(Records provided begins)
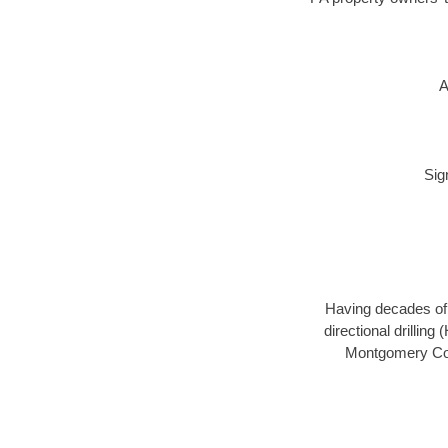
A
Sig
Having decades of d
directional drillin
Montgomery Coun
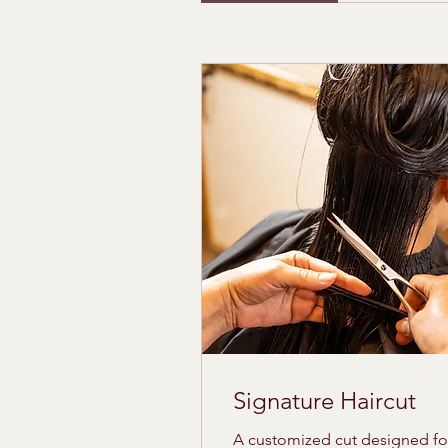
Signature Haircut
A customized cut designed fo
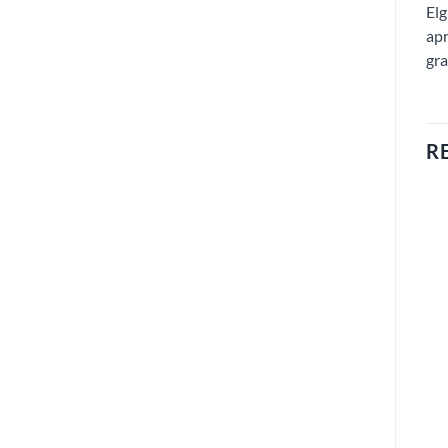
Elg
apr
gra
R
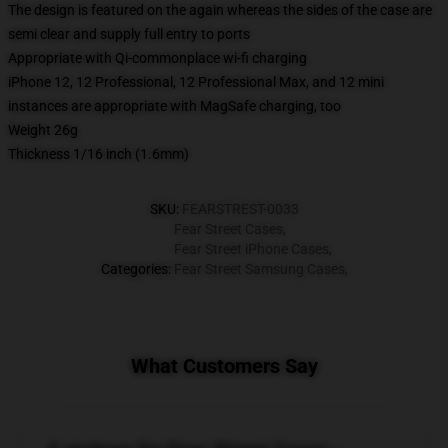
The design is featured on the again whereas the sides of the case are
semi clear and supply full entry to ports
Appropriate with Qi-commonplace wi-fi charging
iPhone 12, 12 Professional, 12 Professional Max, and 12 mini
instances are appropriate with MagSafe charging, too
Weight 26g
Thickness 1/16 inch (1.6mm)
SKU
:
FEARSTREST-0033
Fear Street Cases
,
Fear Street iPhone Cases
,
Categories
:
Fear Street Samsung Cases
,
What Customers Say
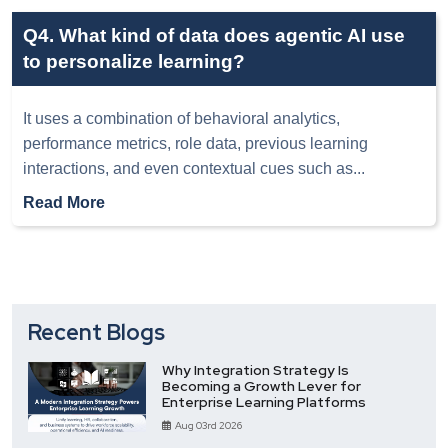
Q4. What kind of data does agentic AI use
to personalize learning?
It uses a combination of behavioral analytics,
performance metrics, role data, previous learning
interactions, and even contextual cues such as
...
Read More
Recent Blogs
Why Integration Strategy Is
Becoming a Growth Lever for
Enterprise Learning Platforms
Aug 03rd 2026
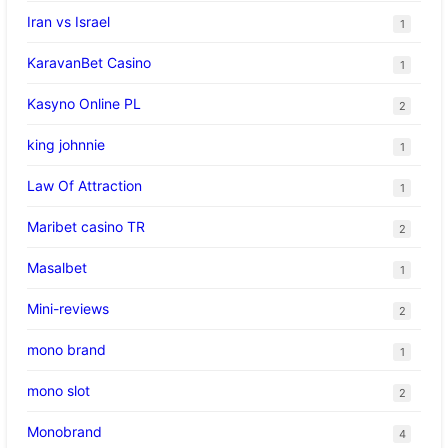
Iran vs Israel
1
KaravanBet Casino
1
Kasyno Online PL
2
king johnnie
1
Law Of Attraction
1
Maribet casino TR
2
Masalbet
1
Mini-reviews
2
mono brand
1
mono slot
2
Monobrand
4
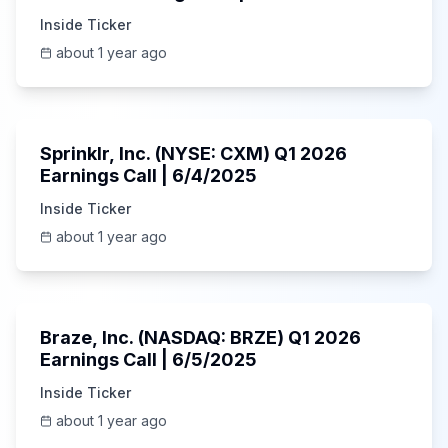
Inside Ticker
about 1 year ago
1:06:34
Sprinklr, Inc. (NYSE: CXM) Q1 2026
Earnings Call | 6/4/2025
Inside Ticker
about 1 year ago
Unknown
Braze, Inc. (NASDAQ: BRZE) Q1 2026
Earnings Call | 6/5/2025
Inside Ticker
about 1 year ago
(Records provided ends)
» What to work on:
Only the lines from the one that contains "iPhone 12, 12" to the end of the records, inclusive, are to be quoted exactly, with pictures excluded.

» Expected answer:
iPhone 12, 12 Professional, 12 Professional Max, and 12 mini
instances are appropriate with MagSafe charging, too
Weight 26g
Thickness 1/16 inch (1.6mm)
SKU
:
FEARSTREST-0033
Fear Street Cases
,
Fear Street iPhone Cases
,
Categories
:
Fear Street Samsung Cases
,
What Customers Say
Q4. What kind of data does agentic AI use
to personalize learning?
It uses a combination of behavioral analytics,
performance metrics, role data, previous learning
interactions, and even contextual cues such as
...
Read More
Recent Blogs
Why Integration Strategy Is
Becoming a Growth Lever for
Enterprise Learning Platforms
Aug 03rd 2026
Iran vs Israel
1
KaravanBet Casino
1
Kasyno Online PL
2
king johnnie
1
Law Of Attraction
1
Maribet casino TR
2
Masalbet
1
Mini-reviews
2
mono brand
1
mono slot
2
Monobrand
4
Inside Ticker
about 1 year ago
1:06:34
Sprinklr, Inc. (NYSE: CXM) Q1 2026
Earnings Call | 6/4/2025
Inside Ticker
about 1 year ago
Unknown
Braze, Inc. (NASDAQ: BRZE) Q1 2026
Earnings Call | 6/5/2025
Inside Ticker
about 1 year ago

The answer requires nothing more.